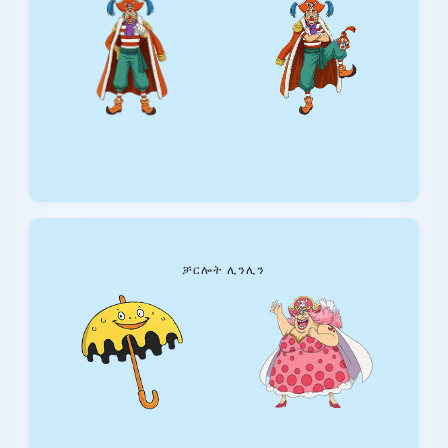
ቻርሎት ሊንሊን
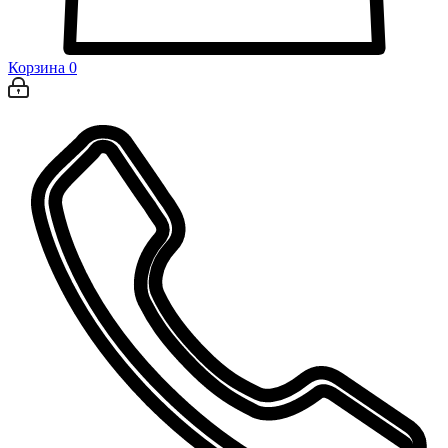
Корзина
0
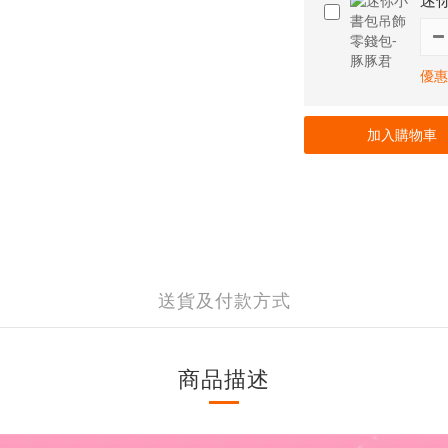
迷
優惠
加入購物車
送貨及付款方式
商品描述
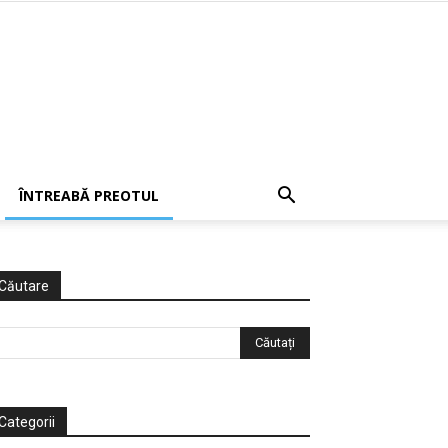
ÎNTREABĂ PREOTUL
Căutare
Categorii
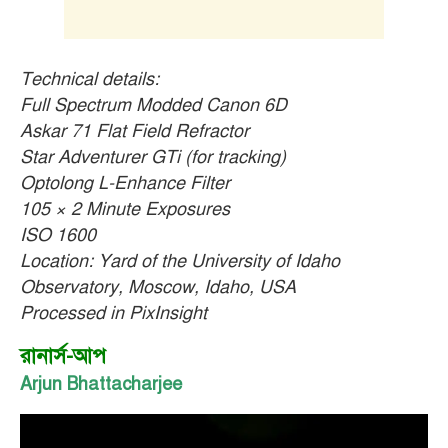
Technical details:
Full Spectrum Modded Canon 6D
Askar 71 Flat Field Refractor
Star Adventurer GTi (for tracking)
Optolong L-Enhance Filter
105 × 2 Minute Exposures
ISO 1600
Location: Yard of the University of Idaho
Observatory, Moscow, Idaho, USA
Processed in PixInsight
রানার্স-আপ
Arjun Bhattacharjee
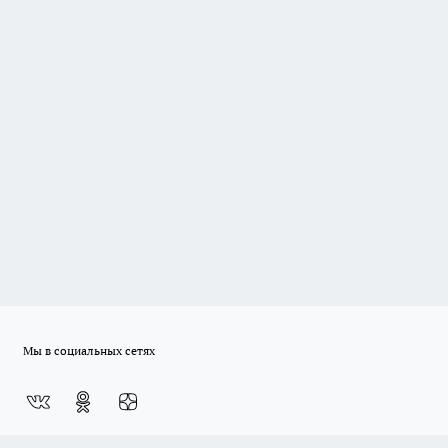
Мы в социальных сетях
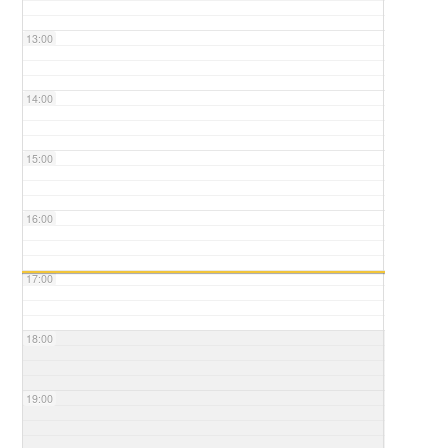
13:00
14:00
15:00
16:00
17:00
18:00
19:00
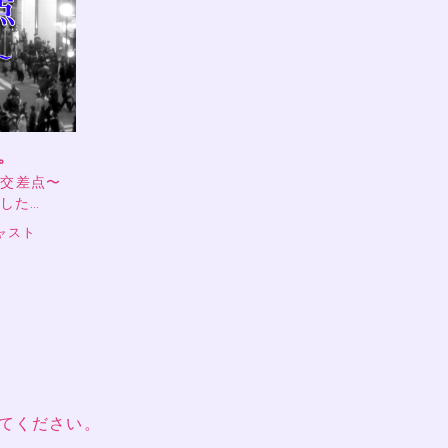
。
の交差点〜
ました…
ャスト
てください。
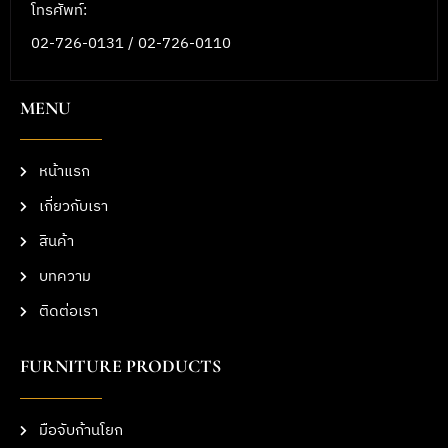
โทรศัพท์:
02-726-0131 / 02-726-0110
MENU
หน้าแรก
เกี่ยวกับเรา
สินค้า
บทความ
ติดต่อเรา
FURNITURE PRODUCTS
มือจับก้านโยก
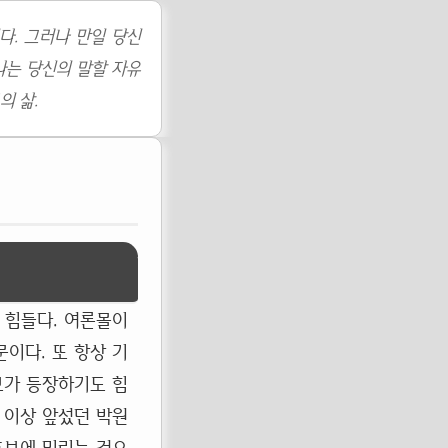
다. 그러나 만일 당신
나는 당신의 말할 자유
의 삶.
 힘들다. 여론몰이
이다. 또 항상 기
보가 등장하기도 힘
% 이상 앞섰던 박원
***
Without the pictures, write out every line above exactly as it appears.

RESULT OF THIS EXERCISE:
ቻርሎት ሊንሊን
Корзина
0
迷
優惠
加入購物車
送貨及付款方式
商品描述
ÎNTREABĂ PREOTUL
Căutare
Categorii
Technical details:
Full Spectrum Modded Canon 6D
Askar 71 Flat Field Refractor
Star Adventurer GTi (for tracking)
Optolong L-Enhance Filter
105 × 2 Minute Exposures
ISO 1600
Location: Yard of the University of Idaho
Observatory, Moscow, Idaho, USA
Processed in PixInsight
রানার্স-আপ
Arjun Bhattacharjee
Мы в социальных сетях
13:00
14:00
15:00
16:00
17:00
18:00
19:00
。
の交差点〜
ました…
ャスト
てください。
โทรศัพท์:
02-726-0131 / 02-726-0110
MENU
หน้าแรก
เกี่ยวกับเรา
สินค้า
บทความ
ติดต่อเรา
FURNITURE PRODUCTS
มือจับก้านโยก
다. 그러나 만일 당신
나는 당신의 말할 자유
의 삶.
 힘들다. 여론몰이
이다. 또 항상 기
보가 등장하기도 힘
% 이상 앞섰던 박원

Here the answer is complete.